Le magasin ferme ses portes pendant le confinement. ©ADN12

Alors que les trois derniers mois avaient plutôt réussi à ce magasin qui vend du matériel d’art et de loisirs créatifs, l’annonce de ce nouveau confinement a été dure à supporter pour Cynthia, sa responsable : « on a l’impression qu’il y a des gens qui jouent avec notre vie » affirme-t-elle. Si les clients ont profité du dernier jour autorisé pour faire le plein, la gérante espère qu’ils seront aussi au rendez-vous pour la réouverture, espérons-le, en décembre.

Novembre et décembre, des mois décisifs

Car les mois de novembre et décembre sont justement les deux meilleurs mois du magasin, qui s’appuie beaucoup sur Noël : « l’année se joue sur ces deux mois » insiste Cynthia qui doit choisir entre refuser les commandes passées pour le mois de décembre, avec le risque de ne rien avoir à vendre le mois d’après, ou les accepter en pariant sur un déconfinement pour les fêtes de fin d’année.

« C’est un coup de poker : je fais le choix d’y croire et de réceptionner les commandes, et surtout de croire que les gens nous attendent pour les cadeaux de Noël… »

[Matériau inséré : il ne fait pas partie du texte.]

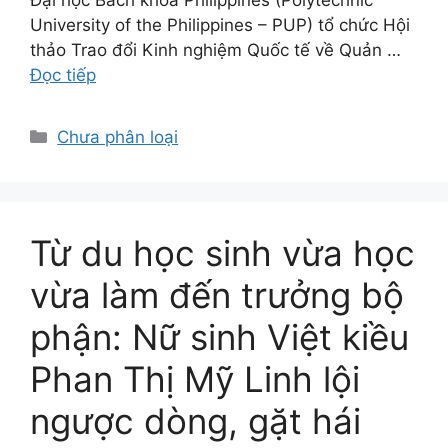
University of the Philippines – PUP) tổ chức Hội
thảo Trao đổi Kinh nghiệm Quốc tế về Quản …
Đọc tiếp
Danh
Chưa phân loại
mục
Từ du học sinh vừa học
vừa làm đến trưởng bộ
phận: Nữ sinh Việt kiều
Phan Thị Mỹ Linh lội
ngược dòng, gặt hái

La période est d’autant plus difficile que Cynthia n’a pu obtenir aucune aide financière. Son double statut d’employée dans une autre entreprise et d’indépendante avec Graine d’Artiste ne lui a pas permis de toucher les 1 500€ d’aides de l’Etat, ni d’aucune collectivité locale. « C’est pareil pour un retraité qui aurait un commerce à côté… » souligne-t-elle en faisant remarquer qu’il lui aurait suffi de n’avoir qu’un seul emploi pour être plus à l’aise financièrement. « J’ai l’impression qu’on est dans un pays qui ne valorise pas le travail » regrette la jeune femme qui fait travailler trois salariées.

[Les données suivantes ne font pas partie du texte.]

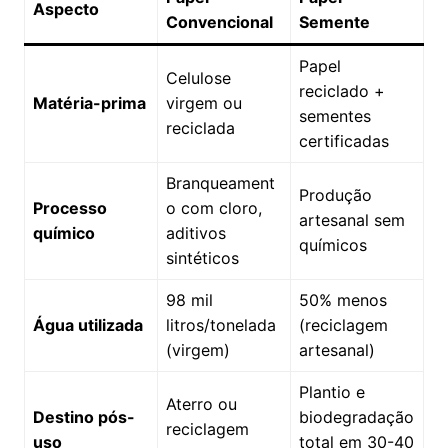
Aspecto
Convencional
Semente
Papel
Celulose
reciclado +
Matéria-prima
virgem ou
sementes
reciclada
certificadas
Branqueament
Produção
Processo
o com cloro,
artesanal sem
químico
aditivos
químicos
sintéticos
98 mil
50% menos
Água utilizada
litros/tonelada
(reciclagem
(virgem)
artesanal)
Plantio e
Aterro ou
Destino pós-
biodegradação
reciclagem
uso
total em 30-40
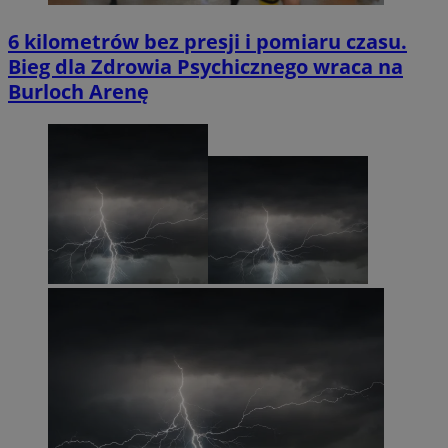
6 kilometrów bez presji i pomiaru czasu.
Bieg dla Zdrowia Psychicznego wraca na
Burloch Arenę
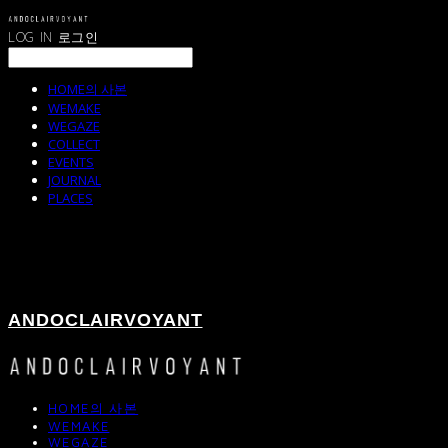
LOG IN
로그인
HOME의 사본
WEMAKE
WEGAZE
COLLECT
EVENTS
JOURNAL
PLACES
ANDOCLAIRVOYANT
HOME의 사본
WEMAKE
WEGAZE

De matériel pour occuper petits et grands pendant le confinement. ©ADN12

Le choix du local

Alors pour ce confinement comme pour l’ancien, ce sera commandes via les réseaux sociaux ou par téléphone, puis livraisons à domicile. « J’ai fait le choix de ne pas avoir de site internet marchand » indique Cynthia qui prône l’économie locale. C’était d’ailleurs pour ça qu’elle était revenue depuis un an en centre-ville, malgré la bonne santé de son commerce dans la zone de Sébazac : le sentiment d’être devenu un supermarché parmi d’autres lui a donné envie d’être à nouveau « dans un échange de services ».

Cynthia a fait le choix de s’installer en centre-ville pour contribuer à son dynamisme. ©ADN12

La question est maintenant de savoir si les Ruthénois vont jouer le jeu du local. « Il y a eu une prise de conscience pendant le premier confinement mais les gens oublient vite, les achats sur internet n’ont jamais aussi bien marché ! » regrette la gérante qui espère que sa clientèle pensera à elle pour ses cadeaux de Noël plutôt qu’à Amazon…

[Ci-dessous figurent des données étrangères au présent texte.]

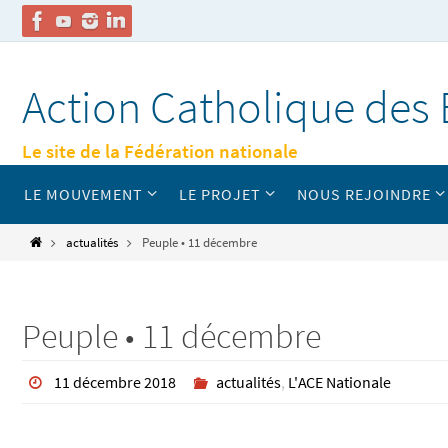
Passer
vers
Action Catholique des 
le
contenu
Le site de la Fédération nationale
Passer
LE MOUVEMENT
LE PROJET
NOUS REJOINDRE
vers
le
contenu
Home
actualités
Peuple • 11 décembre
Peuple • 11 décembre
11 décembre 2018
actualités
,
L'ACE Nationale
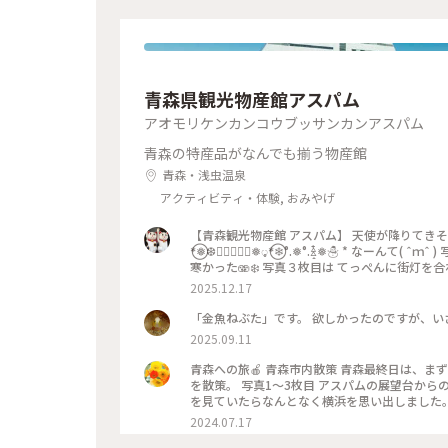
青森県観光物産館アスパム
アオモリケンカンコウブッサンカンアスパム
青森の特産品がなんでも揃う物産館
青森・浅虫温泉
アクティビティ・体験, おみやげ
【青森観光物産館 アスパム】 天使が降りてきそうな
*⃝❅❆🧚‍♀️🧚🏻‍♂️❅◌̥*⃝❄°.❅°.ꊛ໋̝❅☃ 
寒かった🫨❄️ 写真３枚目は てっぺんに街灯を合わ
た 正三角形の建物 ⃤ 地上15階、高さ76m 13階には360°眺望の展望台があります！ * 写真4枚目 赤い林檎さんの情報
2025.12.17
で パムパムでアップルパイを買えました🙌 青
かったけどセーフ_( ˙꒳˙ )_ 私が欲しかった♡アップルパイは #パムパムアップル 素敵ユーザーさまのご投稿をご覧
「金魚ねぶた」です。 欲しかったのですが、い
下さい💁‍♀️ * 写真5枚目 喫茶マロンさんと青森駅もキラキラでし
2025.09.11
と一緒 #ことりっぷ青森 #青森 #青森観光物産館アスパム #アスパム #SweetsFactorypampam #スイーツファクト
リーパムパム #チーズアップルパイ #ショソンオポム
青森への旅🍎 青森市内散策 青森最終日は、まずはアスパムの展望台、A-FACTORY、ねぶたの家ワ・ラッセなど市内
ふみつぶ〜ぬ #赤い林檎 #毎日がメリークリスマ
を散策。 写真1〜3枚目 アスパムの展望台からの眺め。 360°ぐるりと見渡せます。 青森ベイブリッジと青函連絡船
を見ていたらなんとなく横浜を思い出しました。 写真4枚目 三角屋根が可愛らしいA-FACTORY前にはAOMORI
ニュメント。お店には青森のお土産がたくさんで、あれもこれも欲し
2024.07.17
黄色の船体が青に映えます。 スポットはアスパムです。 #青森 #アスパム #エーファクトリー #アスパムの下では #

« La seule chose qu’on demande, c’est de pouvoir travailler ! »

Elle choisit donc de proposer la livraison à domicile gratuite dans les 40km autour de Rodez sans minimum d’achat. Avec, comme pour le premier confinement, des propositions d’activités manuelles sur les réseaux sociaux pour occuper les petits, qui ne seront qu’un pâle reflet des ateliers qui se tenaient toutes les semaines au magasin.

Un peu amère, Cynthia constate qu’entre la crise des Gilets Jaunes et le confinement, « le sort s’acharne » sur les petits commerces et compte sur sa clientèle fidèle pour remonter la pente lorsque les commerces pourront rouvrir.